Ronan Hardiman (born 19 May 1961) is an Irish composer, famous for his soundtracks to Michael Flatley's dance shows Lord of the Dance, Feet of Flames and Celtic Tiger Live.

==Early life==
Hardiman was born in Dublin on 19 May 1961. His father was an Irish broadcasting executive. Hardiman listened to rock & roll and pop as a child. He has three sisters, including film director Neasa Hardiman and one brother, and they all play traditional musical instruments. He attended St. Kilian's German School and the Royal Academy of Music.

==Career==
In 1978, at the age of 17, Hardiman began working as a clerk at the Bank of Ireland, a position he held for 12 years.
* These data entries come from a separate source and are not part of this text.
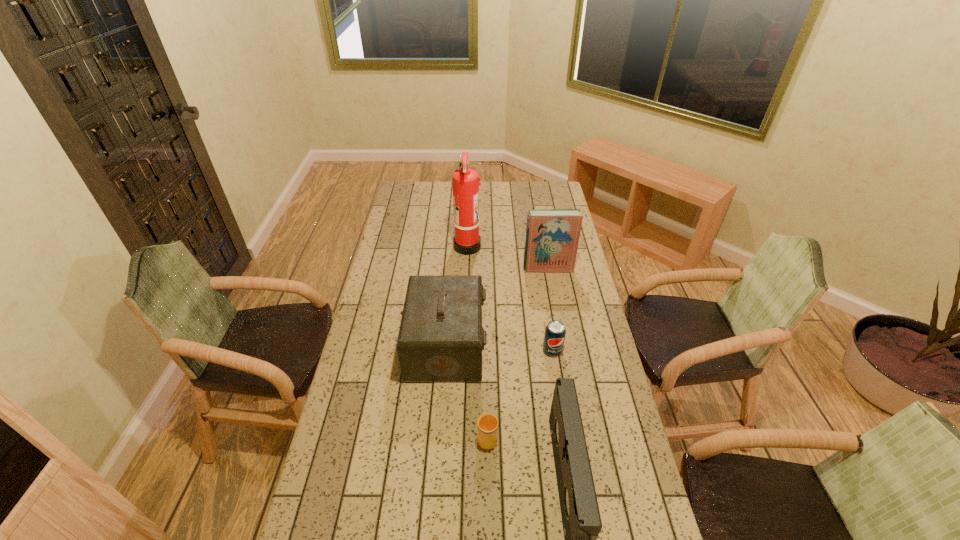 Find the location of a particular element. free point between the first-aid kit and the second tallest object is located at coordinates (497, 307).

I want to click on free space between the fifth tallest object and the shortest object, so click(520, 394).

You are a GUI agent. You are given a task and a screenshot of the screen. Output one action in this format:
    pyautogui.click(x=<x>, y=<y>)
    Task: Click on the vacant space that's between the tallest object and the fifth nearest object
    The image size is (960, 540).
    Given the screenshot: What is the action you would take?
    pyautogui.click(x=508, y=257)

Image resolution: width=960 pixels, height=540 pixels. What are the coordinates of `object that is the fifth nearest to the videotape` in the screenshot? It's located at (466, 241).

This screenshot has height=540, width=960. Find the location of `the second closest object to the first-aid kit`. the second closest object to the first-aid kit is located at coordinates (554, 337).

I want to click on free space that satisfies the following two spatial constraints: 1. at the nozzle of the tallest object; 2. on the side of the cup with the handle, so click(460, 437). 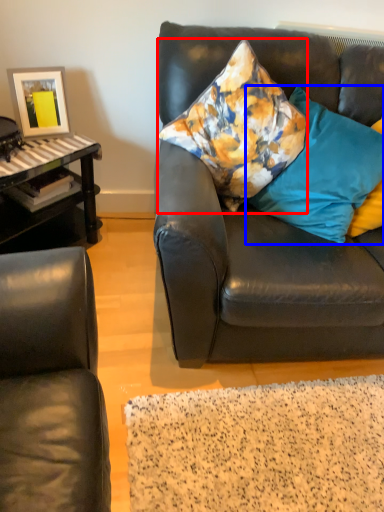 Question: Which point is closer to the camera, pillow (highlighted by a red box) or pillow (highlighted by a blue box)?

Choices:
 (A) pillow
 (B) pillow

Answer: (A) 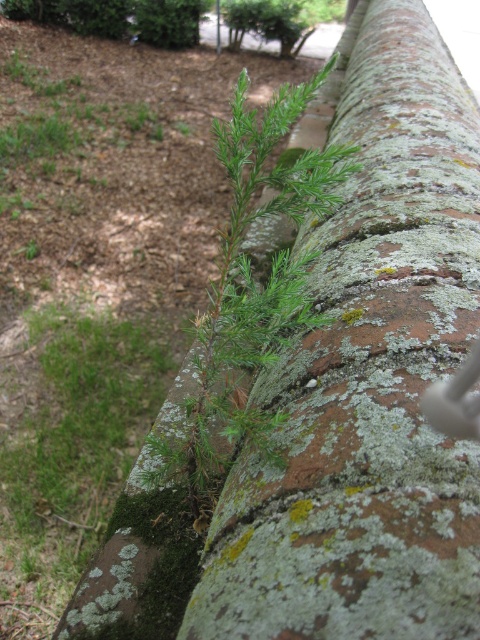 You are a gardener trying to water the green fuzzy plant at upper center. The green mossy brick wall at upper center is in your way. Can you reach the plant without moving the wall?

The green mossy brick wall at upper center is closer to the viewer than the green fuzzy plant at upper center, so the wall is blocking your direct access to the plant. You would need to move around the wall or find another path to reach the plant.

From the picture: You are a gardener looking at the green mossy brick wall at upper center and the green fuzzy plant at upper center. Which object is positioned to the right side?

The green mossy brick wall at upper center is positioned to the right of the green fuzzy plant at upper center. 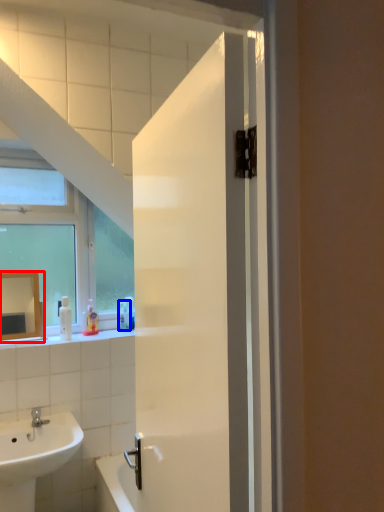 Question: Which of the following is the closest to the observer, mirror (highlighted by a red box) or toiletry (highlighted by a blue box)?

Choices:
 (A) mirror
 (B) toiletry

Answer: (A) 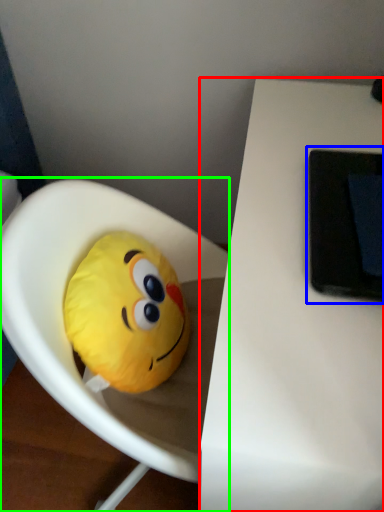 Question: Estimate the real-world distances between objects in this image. Which object is closer to table (highlighted by a red box), tablet computer (highlighted by a blue box) or toy (highlighted by a green box)?

Choices:
 (A) tablet computer
 (B) toy

Answer: (A) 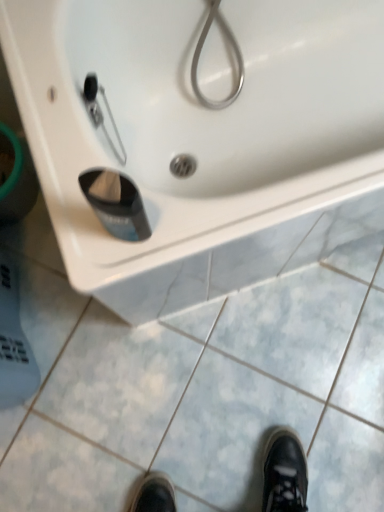 This screenshot has width=384, height=512. Describe the element at coordinates (118, 208) in the screenshot. I see `black plastic cup at lower center` at that location.

Find the location of a particular element. This screenshot has height=512, width=384. white glossy sink at upper center is located at coordinates (201, 382).

Locate an element on the screen. This screenshot has height=512, width=384. white glossy sink at upper center is located at coordinates (198, 137).

From the image's perspective, does white glossy sink at upper center appear lower than white glossy sink at upper center?

Correct, white glossy sink at upper center appears lower than white glossy sink at upper center in the image.

Looking at this image, could you tell me if white glossy sink at upper center is facing white glossy sink at upper center?

No, white glossy sink at upper center is not oriented towards white glossy sink at upper center.

In the scene shown: Can you confirm if white glossy sink at upper center is thinner than white glossy sink at upper center?

In fact, white glossy sink at upper center might be wider than white glossy sink at upper center.

Locate an element on the screen. This screenshot has height=512, width=384. tile located below the white glossy sink at upper center (from the image's perspective) is located at coordinates (201, 382).

Is white glossy sink at upper center next to white glossy sink at upper center and touching it?

No, white glossy sink at upper center is not with white glossy sink at upper center.

Based on their positions, is white glossy sink at upper center located to the left or right of white glossy sink at upper center?

In the image, white glossy sink at upper center appears on the right side of white glossy sink at upper center.

From the image's perspective, relative to white glossy sink at upper center, is white glossy sink at upper center above or below?

Based on their image positions, white glossy sink at upper center is located above white glossy sink at upper center.

The height and width of the screenshot is (512, 384). In order to click on tile below the white glossy sink at upper center (from the image's perspective) in this screenshot , I will do `click(201, 382)`.

Identify the location of liquid that appears in front of the white glossy sink at upper center. Image resolution: width=384 pixels, height=512 pixels. (118, 208).

From the picture: Is white glossy sink at upper center oriented away from black plastic cup at lower center?

white glossy sink at upper center is not turned away from black plastic cup at lower center.

Consider the image. Does white glossy sink at upper center have a smaller size compared to black plastic cup at lower center?

Actually, white glossy sink at upper center might be larger than black plastic cup at lower center.

Does black plastic cup at lower center come in front of white glossy sink at upper center?

Yes, it is.

Is black plastic cup at lower center facing away from white glossy sink at upper center?

No, white glossy sink at upper center is not at the back of black plastic cup at lower center.

Which is closer, [120,227] or [370,162]?

Clearly, point [120,227] is closer to the camera than point [370,162].

Considering the relative sizes of black plastic cup at lower center and white glossy sink at upper center in the image provided, is black plastic cup at lower center bigger than white glossy sink at upper center?

No, black plastic cup at lower center is not bigger than white glossy sink at upper center.

Which of these two, black plastic cup at lower center or white glossy sink at upper center, is thinner?

Thinner between the two is black plastic cup at lower center.

Locate an element on the screen. liquid on the left of white glossy sink at upper center is located at coordinates (118, 208).

From a real-world perspective, is white glossy sink at upper center physically located above or below black plastic cup at lower center?

white glossy sink at upper center is below black plastic cup at lower center.

Can you tell me how much white glossy sink at upper center and black plastic cup at lower center differ in facing direction?

The facing directions of white glossy sink at upper center and black plastic cup at lower center are 0.00236 degrees apart.

Would you say black plastic cup at lower center is part of white glossy sink at upper center's contents?

No, black plastic cup at lower center is not surrounded by white glossy sink at upper center.

Between white glossy sink at upper center and black plastic cup at lower center, which one has smaller size?

Smaller between the two is black plastic cup at lower center.

Find the location of a particular element. sink that is above the white glossy sink at upper center (from a real-world perspective) is located at coordinates (198, 137).

The width and height of the screenshot is (384, 512). Identify the location of sink lying above the white glossy sink at upper center (from the image's perspective). (198, 137).

Based on their spatial positions, is black plastic cup at lower center or white glossy sink at upper center closer to white glossy sink at upper center?

black plastic cup at lower center is closer to white glossy sink at upper center.

Consider the image. Looking at the image, which one is located further to white glossy sink at upper center, white glossy sink at upper center or black plastic cup at lower center?

Among the two, white glossy sink at upper center is located further to white glossy sink at upper center.

Considering their positions, is white glossy sink at upper center positioned closer to black plastic cup at lower center than white glossy sink at upper center?

The object closer to black plastic cup at lower center is white glossy sink at upper center.

Estimate the real-world distances between objects in this image. Which object is closer to white glossy sink at upper center, black plastic cup at lower center or white glossy sink at upper center?

white glossy sink at upper center.

Which object lies nearer to the anchor point white glossy sink at upper center, white glossy sink at upper center or black plastic cup at lower center?

white glossy sink at upper center is positioned closer to the anchor white glossy sink at upper center.

Looking at the image, which one is located further to black plastic cup at lower center, white glossy sink at upper center or white glossy sink at upper center?

Based on the image, white glossy sink at upper center appears to be further to black plastic cup at lower center.

The width and height of the screenshot is (384, 512). I want to click on liquid between white glossy sink at upper center and white glossy sink at upper center vertically, so click(118, 208). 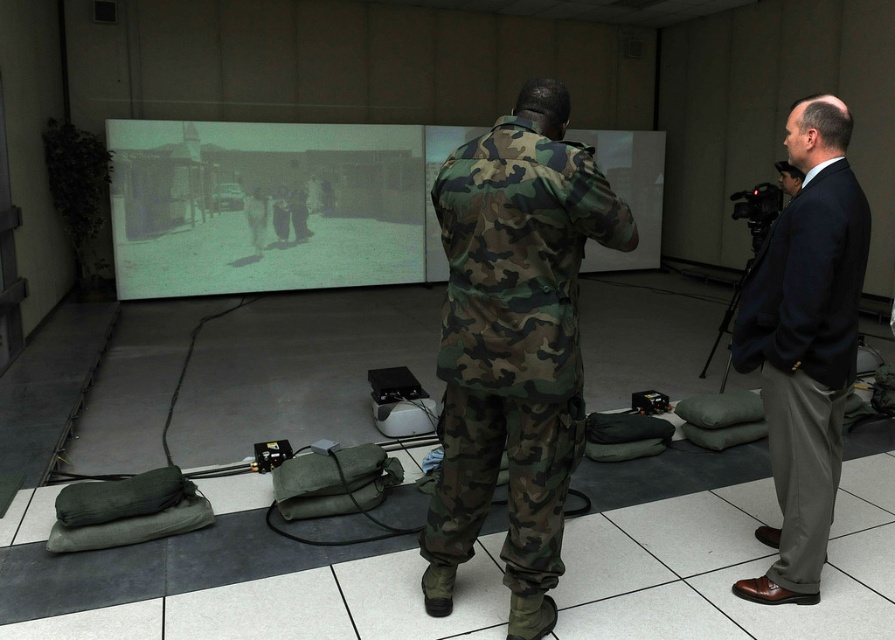 You are a safety officer inspecting the training room. You need to ensure that the gray matte projection screen at center and the dark blue suit at right are positioned safely. Considering their sizes, which object is significantly taller and requires more vertical clearance?

The gray matte projection screen at center is much taller than the dark blue suit at right, so it requires more vertical clearance.

You are a trainee in the room and need to adjust the angle of your firearm to aim at the gray matte projection screen at center. Since the dark blue suit at right is in the way, can you move around it to get a clear shot? Explain your reasoning.

The gray matte projection screen at center is located above the dark blue suit at right. This means the screen is positioned higher than the suit, so you can aim upwards to avoid the obstruction caused by the dark blue suit at right without needing to move around it.

You are a safety officer in the training room. You see the camo fabric uniform at center and the black matte tripod at right. Which object is positioned lower in the image?

The camo fabric uniform at center is located below the black matte tripod at right, so it is positioned lower in the image. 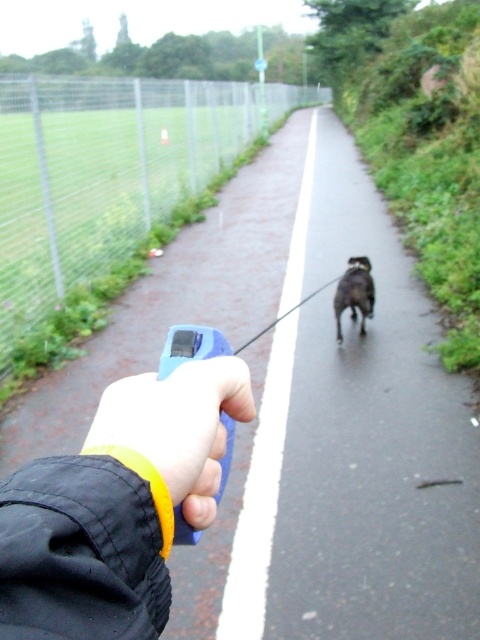 You are a photographer trying to capture a closeup of the yellow rubber wristband at lower center without including the black rubber leash at center in the frame. Based on their relative heights, can you position your camera so that the leash is out of sight?

The black rubber leash at center is taller than the yellow rubber wristband at lower center. Since the leash is taller, positioning the camera lower might allow the wristband to be visible while the leash is out of frame. However, since the leash is in the foreground and central, it might still block the wristband depending on the angle.

You are holding the black rubber leash at center and want to throw a ball to your dog. The ball is currently on the metal fence at left. Can you reach the ball without moving from your current position?

The black rubber leash at center is closer to the viewer than the metal fence at left, so the metal fence at left is farther away. Since the ball is on the metal fence at left, you cannot reach it without moving closer.

You are standing on the path and want to throw a ball to your dog. You have two options for where to throw it. The first option is to the location marked by point [324,500] and the second is to point [146,218]. Which point is closer to you?

Point [324,500] is closer to the camera than point [146,218], so you should throw the ball to point [324,500] since it is closer to you.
He occasionally performed in local bands. In 1990, he quit his job and then began composing material based on Irish traditions for radio and television. He wrote the theme music to the documentary My Riviera.

His TV work included commissions for the title music for RTÉ Irish National Television Network News, and the original score for the natural history series Waterways,

He also wrote music for commercials for Guinness and the Irish National Lottery. In motion pictures, Hardiman earned acclaim for his score to the 1996 feature My Friend Joe, which garnered the Crystal Bear for Best Children's Film at the Berlin Film Festival.

Also in 1996, Hardiman was contacted by Michael Flatley, who needed a soundtrack to his new show, Lord of the Dance, quickly. The show was an international hit.

In 1997, Hardiman released his debut solo album, Solas, and a year later he resurfaced with Feet of Flames. His 2000 release, Anthem, blended the Celtic music sounds that he was famous for with more pop influences. The track "Ancient Lands" from Anthem was used by the 2002 Olympic men's figure skating champion, Alexei Yagudin, in his program "Overcome".

==Other work==
In 2016, Hardiman wrote Sunlight, along with Wayne Hector and Nicky Byrne. This was Byrne's entry for the Eurovision Song Contest 2016.

==Discography==
- 1993 - Celtic Classics 1
- 1996 - Celtic Classics 2
- 1996 - Ancient Lands - MCA
- 1996 - Lord of the Dance
- 1997 - Solas
- 1999 - Feet of Flames
- 2000 - Anthem
- 2006 - Celtic Tiger Live

==Personal life==
Ronan's sisters include the notable neurologist Orla Hardiman and the filmmaker Neasa Hardiman. Hardiman lives in Dublin, with his wife, Helen. The couple have a daughter and a son.